Nothing’s gonna change my world.

When you are young, you are tumbling from one discovery into another. Your first Leonard Cohen record! The first time you hear Tom Waits! As you are getting older, it tends to be more difficult to be surprised. Discoveries are getting scarce. For that reason, I developed a strange habit that I kept strictly for myself until now. I deprived myself of potential gems. I bought the new Tom Waits record, but I did not listen to it. I saved it for a special occasion, like a connoisseur of cigars that is keeping a precious Havana aside. Sometimes, this could last for months or even years. It sometimes forced me to be very silent or creative when my friends shared their impression about the new Sparklehorse record with me.

This singularity of mine started with The Beatles. When I discovered them as a teenager, every record was a true revelation. Until one day I had heard everything. And then I found their legendary Blue Box on a flea market. Amongst the regular stuff, it contained an album with the provocative title Rarities. I knew that goosebumps were waiting for me, but I decided to call this album my Havana and I put it aside.

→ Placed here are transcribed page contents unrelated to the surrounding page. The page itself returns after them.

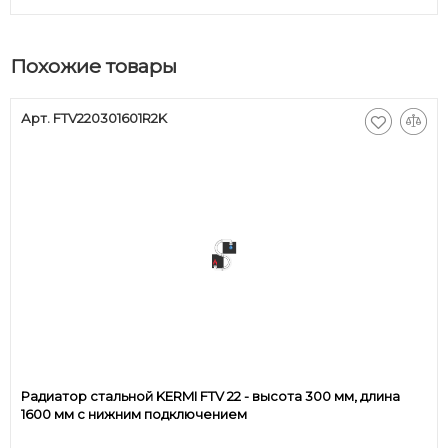
Похожие товары
Арт. FTV220301601R2K
Радиатор стальной KERMI FTV 22 - высота 300 мм, длина
1600 мм с нижним подключением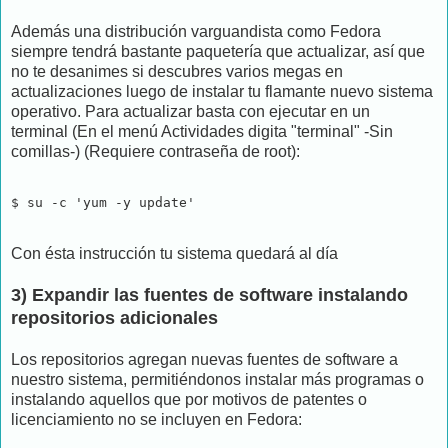
Además una distribución varguandista como Fedora
siempre tendrá bastante paquetería que actualizar, así que
no te desanimes si descubres varios megas en
actualizaciones luego de instalar tu flamante nuevo sistema
operativo. Para actualizar basta con ejecutar en un
terminal (En el menú Actividades digita "terminal" -Sin
comillas-) (Requiere contraseña de root):
$ su -c 'yum -y update'
Con ésta instrucción tu sistema quedará al día
3) Expandir las fuentes de software instalando
repositorios adicionales
Los repositorios agregan nuevas fuentes de software a
nuestro sistema, permitiéndonos instalar más programas o
instalando aquellos que por motivos de patentes o
licenciamiento no se incluyen en Fedora:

I will always remember my last day at college. I had been travelling a long and winding road of different courses. Far too long, I had been trying to meet up to the expectations of the people around me and the false goals that I invented for myself. But then I ended up in a college of arts. That year, everything fell into place. Studying was no longer a duty, it became an anxious search for more knowledge about what I was really fascinated by. Before I realized it, I was ready to go to my last exam. I cannot say that I was nervous. I knew that I mastered the subject matter and I had to wait for another hour before my train would take me to the city.

I sat down and I thought about my young life. In a few weeks’ time I would be graduated. And then my life would really start: struggling with the expectations of all kinds of people that only meant the best for me. They were eager to guide me, they were going to shape my world. It made me restless, so I strolled to my record collection and I decided to treat myself to a nice Havana. I took the Blue Box, I caressed the beautiful leather case and a few seconds later an alternate version of ‘Across the universe’ filled my living room. The famous version of the song sounded impressive and even a bit bombastic, thanks to Phil Spector. But this version was intimate. John Lennon seemed to whisper the most poetic words he ever wrote in my ears: Words are flowing out like endless rain into a paper cup, they slither while they pass, they slip away across the universe. It made me think of all the well-meant advises of my parents who were already scouting the job market for me. And then this enchanting mantra echoed in my room: Nothing’s gonna change my world. Nothing’s gonna change my world. Tears welled up in my eyes. It almost hurt to listen to that song. So I played it again, hoping that the impact would fade. But the tears kept rolling down my cheeks. However, I did not feel sad. It was a catharsis that I experienced.

Eventually, I had to rush to my exam, but it seemed to go really well. I read the paper with the questions and I answered them with confidence. When I layed down my pencil, my thoughts meandered again. I thought about my passion for music and about the life that was waiting for me tomorrow. All of a sudden, I was startled by the professor who began collecting the exams at the front row of the auditorium. I turned around my exam paper and only now I discovered that the back side was filled with questions too. I feverishly started to answer them, but one minute later the sarcastic professor snatched the paper from underneath my pencil. If I did not have the answers by now, I would never have them! For just a moment, I sensed a wave of hatred welling up, but it ebbed away immediately. From that day on, nothing was going to change my world anymore.